На фоне городского пейзажа по небу плавно плыли два суровых боевых дирижабля, дула орудий, как бы невзначай, направлены в нашу сторону. Они не делали никаких попыток остановить или направить полет "Расторопного", не передавали никаких команд и сигналов. Просто наблюдали, в голове само собой рождалось понимание: за вами следят, не делайте глупостей.
Уже давно скрылась из виду окраина города, бесконечные населенные пространства раздались во все стороны, насколько хватало глаз. Мы продолжали полет над жилыми массивами, и не было этому ни конца, ни края.
Вдалеке показался огромный стальной остов, торчащий над окружающими домами высоко вверх. Громадный шпиль треугольной башни взлетал к небесам, ее верхушка царапала облака, возле основания проезжали мехмобили, сновали люди, казавшиеся отсюда мелкими букашками.
– Башня Эйфеля… – выдохнул профессор.
– А нам, похоже, туда, – Григорий плавно повернул штурвал.
Вначале я подумал, что Пари, наконец-то, показал свой противоположный край, но нет – взору открылось широченное пространство гигантского воздушного порта. Взлетно-посадочная площадь по размерам превосходила иной городок средней руки, тысячи дирижаблей стояли у пристани, сотни швартовались или отправлялись в полет прямо сейчас. Мощные прожектора разгоняли ночную тьму, над полем было светло, как днем. Сновали служебные мехмобили, швартовочные мачты стояли ровными рядами, белая разметка с непонятными мне указателями предписывала место для посадки и траектории подлета.

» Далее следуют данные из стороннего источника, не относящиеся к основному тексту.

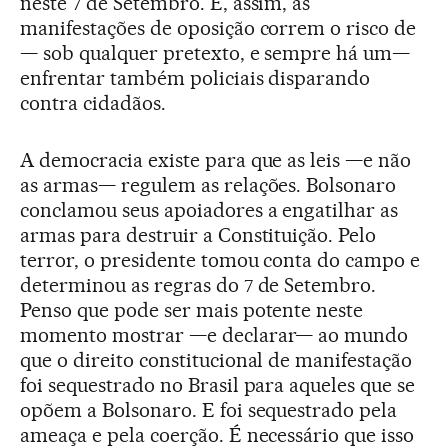
neste 7 de Setembro. E, assim, as
manifestações de oposição correm o risco de
— sob qualquer pretexto, e sempre há um—
enfrentar também policiais disparando
contra cidadãos.
A democracia existe para que as leis —e não
as armas— regulem as relações. Bolsonaro
conclamou seus apoiadores a engatilhar as
armas para destruir a Constituição. Pelo
terror, o presidente tomou conta do campo e
determinou as regras do 7 de Setembro.
Penso que pode ser mais potente neste
momento mostrar —e declarar— ao mundo
que o direito constitucional de manifestação
foi sequestrado no Brasil para aqueles que se
opõem a Bolsonaro. E foi sequestrado pela
ameaça e pela coerção. É necessário que isso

Я бы растерялся, слишком много было суеты, непонятных движений по незнакомым правилам. Страх напортачить, помешать кому-то или, не приведи Единый, врезаться, сковал с головы до ног. Но Григорий вел "Расторопного" уверенно, ориентируясь по одному ему понятным знакам, как будто был тут не первый раз.
Дирижабль прошел по пологой траектории над дальней частью порта, Химик не без труда отыскал свободное место в череде пришвартованных судов, на минуту мы зависли, ожидая появления внизу швартовочной команды. Встречать прилет вышло всего несколько человек, Григорий заставил "Расторопного" снижаться, упали гайдропы, их тут же растащили в разные стороны, закрепив каждый в собственный особый механизм. Заработали лебедки, сматывая провисание тросов, дирижабль ровно и плавно притянули практически к самой поверхности. Меньше, чем через полминуты к борту уже подкатили небольшой раскладной трап.
Химик вздохнул с облегчением, вытер выступивший пот.
– Предлагаю всем отдыхать, – сказал он, – Поиски начнем завтра. Глеб, ты, раз уж хорошенько выспался в полете, будь добр, реши формальности с встречающими.
Я кивнул, хоть и не очень-то горел желанием разбираться с порядками в новом месте в одиночку. Но, действительно, пока другие бодрствовали, я дремал, теперь можно и поработать.
Город встретил освежающей прохладой, ледяные порывы ветра заставили запахнуть полы плаща. Возле трапа с усталым видом дожидался лысоватый мужичок, держа в руках увесистую бумажную папку.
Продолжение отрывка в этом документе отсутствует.